Take the time to teach explicit science vocabulary. It’s more than just drawing a picture that defines a word. Project LISTO’s curriculum for explicitly teaching vocabulary involves using hyphenation – breaking words into syllables – when introducing the word and making sure you use student-friendly definitions. Give students the part of speech and use realistic color pictures to show students real-life examples. Practicing the word in context by asking a question also supports students in learning how to use the word in a sentence themselves.

Incorporate collaborative questioning into your lessons.

The collaborative question model is a great way to get your students talking and listening during group discussions, and it also makes the science tasks a lot more fun to complete! It’s also easy to integrate. The teacher asks the students a question. All students use some waiting time to think about their answers. Then they take a few minutes to discuss the question with a partner. After students have had a chance to discuss the question, they can now share their answers with the class.

Have students present information to the class.

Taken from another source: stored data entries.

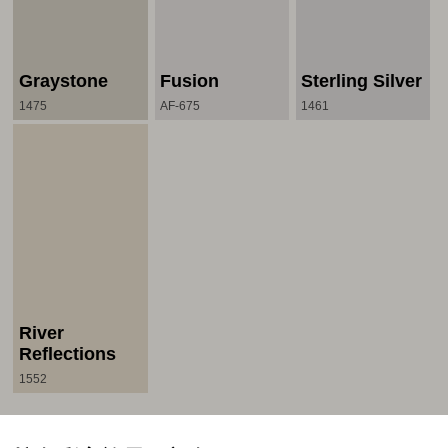
Graystone
Fusion
Sterling Silver
1475
AF-675
1461
River
Reflections
1552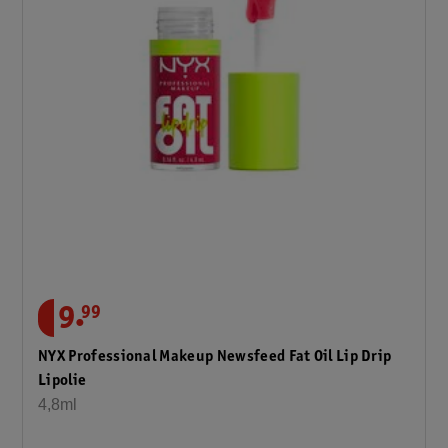
.
9
99
NYX Professional Makeup Newsfeed Fat Oil Lip Drip
Lipolie
4,8ml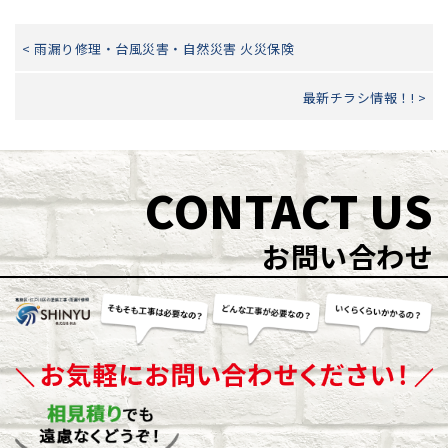
< 雨漏り修理・台風災害・自然災害 火災保険
最新チラシ情報！! >
CONTACT US
お問い合わせ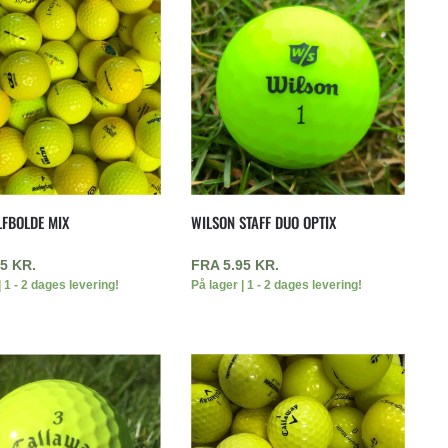
LFBOLDE MIX
WILSON STAFF DUO OPTIX
95
KR.
FRA
5.95
KR.
| 1 - 2 dages levering!
På lager | 1 - 2 dages levering!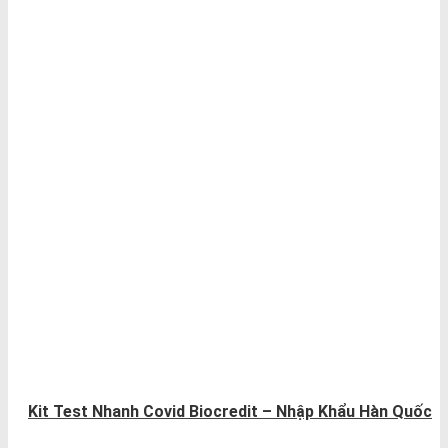
Kit Test Nhanh Covid Biocredit – Nhập Khẩu Hàn Quốc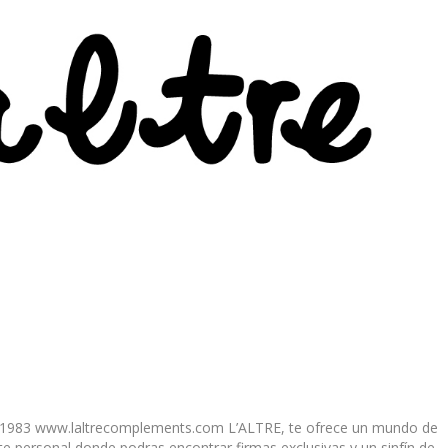
741983 www.laltrecomplements.com L’ALTRE, te ofrece un mundo de
 personal,donde podras encontrar firmas exclusivas y un sinfín de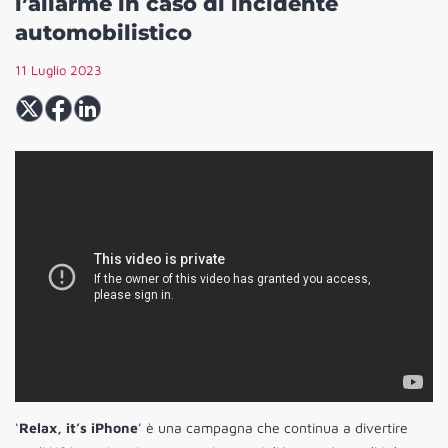
l’allarme in caso di incidente
automobilistico
11 Luglio 2023
‘
Relax, it’s iPhone
’ è una campagna che continua a divertire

After students learn a specific science skill or idea, have them gather that information and create a presentation to share with their classmates. This will get students talking in front of others, and it will also help your entire class listen. Have listening students write down three questions they have for the speaker. Then have the speaker answer some of these questions to close their presentation.

Create anchor charts.

Create anchor charts as you teach science and use them to collect students’ ideas about the science topic they are learning about. If you’re having a collaborative discussion with your class, you can write students’ ideas and questions in the anchor table while incorporating important academic and research vocabulary. The anchor chart can be something you will come back to throughout your unit as your students gain more knowledge of the topic.

More information on the learning objectives and outcomes can be found on the LISTO project website.